● **DIRECTIONS**:
Pull each line containing "para" out of the listing below.

[Start of section]

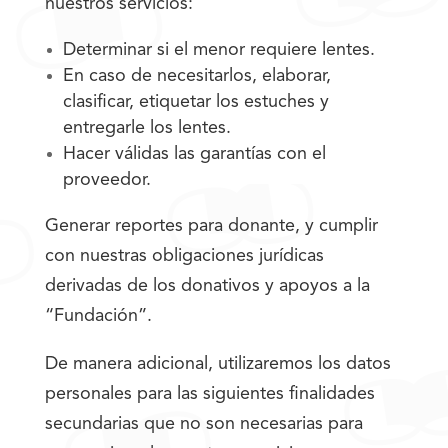
nuestros servicios:
Determinar si el menor requiere lentes.
En caso de necesitarlos, elaborar,
clasificar, etiquetar los estuches y
entregarle los lentes.
Hacer válidas las garantías con el
proveedor.
Generar reportes para donante, y cumplir
con nuestras obligaciones jurídicas
derivadas de los donativos y apoyos a la
“Fundación”.
De manera adicional, utilizaremos los datos
personales para las siguientes finalidades
secundarias que no son necesarias para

[End of section]

● **RESULT OF THIS EXERCISE**:
Generar reportes para donante, y cumplir
personales para las siguientes finalidades
secundarias que no son necesarias para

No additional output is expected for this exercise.